Differences in caddisfly species occurrence records between the pre-1983 and post-2005 sampling periods indicated the effects of continued habitat degradation in the state. The goal of the current study was to sample the caddisflies with a greater effort than had been done during the pre-1983 sampling period. It is difficult to state definitively that this goal has been accomplished due to the unclear effort of pre-1983 collections; however, the almost 3× greater number of species occurrence records overall and for most families and FFGs in the post-2005 sampling period suggested that it has. Most exceptions were species that were physically large, such as those of Limnephilidae, Molannidae, and Phryganeidae, and in the shredder FFG, such as those of Lepidostomatidae, Limnephilidae, and Phryganeidae. The other two decreasing families, Dipseudopsidae and Thremmatidae have only a few species and, thus, may be more prone to stochastic variation. Houghton and Holzenthal (2010) noted a similar decrease in species occurrence records for large shredders in the Limnephilidae and Phryganeidae in Minnesota. In a study of the Upper Midwest region of the USA, Houghton and DeWalt (2021) observed that >50% of richness loss in shredder species was explained by watershed disturbance, which was more than that of any other FFG. Since shredders are directly dependent on the input of their coarse allochthonous food source, it is expected that they would most directly correlate with intact habitat, especially that of the riparian zone (Houghton et al. 2011; Dohet et al. 2014; Entrekin et al. 2020; Houghton 2021; Williams and Houghton 2024). Moreover, larger caddisfly species in the Limnephilidae and Phryganeidae tend to be uni- or semivoltine (Merritt et al. 2019) and their longer larval period would expose them to habitat disturbances for more time than a multivoltine species would experience. Such a phenomenon has been previously noted for stoneflies in Illinois (DeWalt et al. 2005).

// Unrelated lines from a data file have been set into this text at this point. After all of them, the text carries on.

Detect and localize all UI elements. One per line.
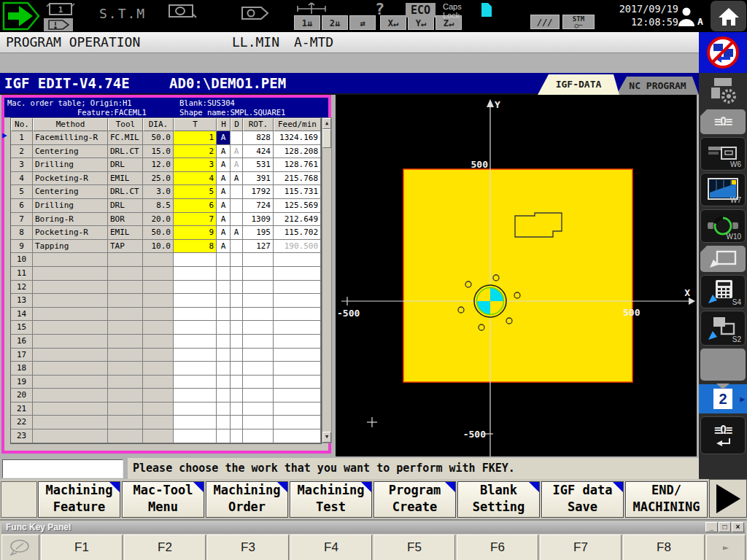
cell-no[interactable]: 21 xyxy=(11,402,33,416)
table-row-empty[interactable]: 14 xyxy=(11,308,321,322)
cell-tool[interactable] xyxy=(108,389,143,402)
cell-rot[interactable] xyxy=(243,294,274,308)
cell-dia[interactable] xyxy=(143,335,174,349)
cell-rot[interactable] xyxy=(243,376,274,389)
cell-no[interactable]: 7 xyxy=(11,213,33,227)
no-transfer-button[interactable] xyxy=(699,32,747,73)
cell-dia[interactable]: 10.0 xyxy=(143,240,174,254)
fkey-blank[interactable] xyxy=(1,481,37,518)
cell-tool[interactable]: EMIL xyxy=(108,172,143,186)
cell-dia[interactable]: 50.0 xyxy=(143,226,174,240)
cell-dia[interactable]: 50.0 xyxy=(143,131,174,145)
cell-h[interactable]: A xyxy=(217,172,231,186)
cell-feed-min[interactable] xyxy=(274,321,321,335)
fkey-next-page-button[interactable] xyxy=(709,479,747,518)
cell-h[interactable] xyxy=(217,321,231,335)
cell-tool[interactable] xyxy=(108,402,143,416)
cell-feed-min[interactable] xyxy=(274,253,321,267)
cell-feed-min[interactable] xyxy=(274,362,321,376)
cell-no[interactable]: 9 xyxy=(11,240,33,254)
table-row-empty[interactable]: 17 xyxy=(11,349,321,362)
table-row-empty[interactable]: 20 xyxy=(11,389,321,402)
table-row-empty[interactable]: 12 xyxy=(11,281,321,295)
cell-feed-min[interactable]: 128.761 xyxy=(274,158,321,172)
cell-rot[interactable]: 127 xyxy=(243,240,274,254)
fkey-panel-f4[interactable]: F4 xyxy=(290,534,372,560)
cell-no[interactable]: 5 xyxy=(11,185,33,199)
cell-rot[interactable]: 1309 xyxy=(243,213,274,227)
cell-h[interactable]: A xyxy=(217,199,231,213)
cell-no[interactable]: 11 xyxy=(11,267,33,281)
cell-t[interactable] xyxy=(174,402,217,416)
cell-t[interactable] xyxy=(174,429,217,443)
cell-feed-min[interactable] xyxy=(274,267,321,281)
cell-tool[interactable]: DRL.CT xyxy=(108,145,143,159)
cell-no[interactable]: 18 xyxy=(11,362,33,376)
minimize-button[interactable]: _ xyxy=(705,522,718,532)
cell-method[interactable] xyxy=(33,321,108,335)
cell-no[interactable]: 20 xyxy=(11,389,33,402)
cell-rot[interactable] xyxy=(243,389,274,402)
cell-rot[interactable] xyxy=(243,416,274,429)
cell-tool[interactable] xyxy=(108,349,143,362)
cell-dia[interactable]: 15.0 xyxy=(143,145,174,159)
cell-no[interactable]: 6 xyxy=(11,199,33,213)
cell-h[interactable] xyxy=(217,281,231,295)
table-row[interactable]: 2CenteringDRL.CT15.02AA424128.208 xyxy=(11,145,321,159)
table-row-empty[interactable]: 19 xyxy=(11,376,321,389)
fkey-machining-feature[interactable]: MachiningFeature xyxy=(38,481,120,518)
cell-d[interactable] xyxy=(231,253,243,267)
cell-dia[interactable] xyxy=(143,416,174,429)
table-row[interactable]: 4Pocketing-REMIL25.04AA391215.768 xyxy=(11,172,321,186)
cell-t[interactable] xyxy=(174,362,217,376)
cell-feed-min[interactable]: 215.768 xyxy=(274,172,321,186)
cell-h[interactable] xyxy=(217,376,231,389)
fkey-panel-more-button[interactable]: ► xyxy=(706,534,746,560)
fkey-blank-setting[interactable]: BlankSetting xyxy=(457,481,540,518)
cell-t[interactable]: 8 xyxy=(174,240,217,254)
cell-t[interactable] xyxy=(174,335,217,349)
cell-dia[interactable]: 8.5 xyxy=(143,199,174,213)
cell-method[interactable]: Pocketing-R xyxy=(33,172,108,186)
blank-softkey[interactable] xyxy=(700,349,746,381)
cell-feed-min[interactable]: 128.208 xyxy=(274,145,321,159)
cell-h[interactable] xyxy=(217,416,231,429)
fkey-panel-f2[interactable]: F2 xyxy=(124,534,206,560)
cell-t[interactable]: 3 xyxy=(174,158,217,172)
cell-method[interactable] xyxy=(33,402,108,416)
cell-tool[interactable] xyxy=(108,376,143,389)
page-2-button[interactable]: 2 ▶ xyxy=(699,384,747,413)
cell-dia[interactable]: 12.0 xyxy=(143,158,174,172)
cell-no[interactable]: 23 xyxy=(11,429,33,443)
cell-no[interactable]: 17 xyxy=(11,349,33,362)
cell-no[interactable]: 4 xyxy=(11,172,33,186)
cell-rot[interactable] xyxy=(243,335,274,349)
cell-rot[interactable] xyxy=(243,321,274,335)
cell-method[interactable]: Drilling xyxy=(33,199,108,213)
cell-d[interactable] xyxy=(231,240,243,254)
cell-no[interactable]: 14 xyxy=(11,308,33,322)
fkey-igf-data-save[interactable]: IGF dataSave xyxy=(541,481,624,518)
cell-method[interactable] xyxy=(33,335,108,349)
cell-method[interactable] xyxy=(33,308,108,322)
cell-feed-min[interactable]: 212.649 xyxy=(274,213,321,227)
cell-d[interactable] xyxy=(231,294,243,308)
cell-rot[interactable] xyxy=(243,267,274,281)
cell-d[interactable] xyxy=(231,349,243,362)
cell-d[interactable]: A xyxy=(231,158,243,172)
cell-no[interactable]: 10 xyxy=(11,253,33,267)
cell-h[interactable] xyxy=(217,308,231,322)
cell-feed-min[interactable]: 125.569 xyxy=(274,199,321,213)
gauge-w10-button[interactable]: W10 xyxy=(700,209,746,243)
cell-t[interactable] xyxy=(174,267,217,281)
cell-no[interactable]: 15 xyxy=(11,321,33,335)
table-row-empty[interactable]: 21 xyxy=(11,402,321,416)
cell-dia[interactable] xyxy=(143,281,174,295)
cell-t[interactable] xyxy=(174,416,217,429)
cell-feed-min[interactable] xyxy=(274,281,321,295)
cell-t[interactable]: 2 xyxy=(174,145,217,159)
cell-tool[interactable]: BOR xyxy=(108,213,143,227)
table-row-empty[interactable]: 23 xyxy=(11,429,321,443)
cell-dia[interactable] xyxy=(143,376,174,389)
cell-d[interactable] xyxy=(231,376,243,389)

Collection data for new state species records are in Suppl. material 3. The majority of these records are not surprising, as they have previously been found in at least one state adjacent to Indiana. The two notable exceptions were Agapetusspinosus Etnier & Way, 1973 and Protoptilageorgiana Denning, 1948 (both Glossosomatidae). Both of these species were previously thought to be endemic to the southeastern USA, with A.spinosus known only from Alabama, South Carolina, and Tennessee, and P.georgiana from Alabama, Georgia, Maryland, North Carolina, and Virginia (Rasmussen and Morse 2023). Interestingly, both species were collected from the same site: Marble Creek, downstream of the Big Oaks Wildlife Refuge (BONWR) in Jefferson County (38.8983, −85.4646). The BONWR is one of the least disturbed habitats in Indiana and also one of the least studied, with no known previous collections from it.
Due to the recent sampling effort, most known Indiana species are still presumed extant in the state. Nonetheless, 44 species have not been seen in >40 years and remain data deficient. Eighteen of these species have not been collected in the state since the 1950s and, thus, could have been extirpated by the agricultural development that began after World War II (Omernik 1987). Most notably, Brachycentruslateralis (Say, 1823) has not been seen in Indiana for 121 years.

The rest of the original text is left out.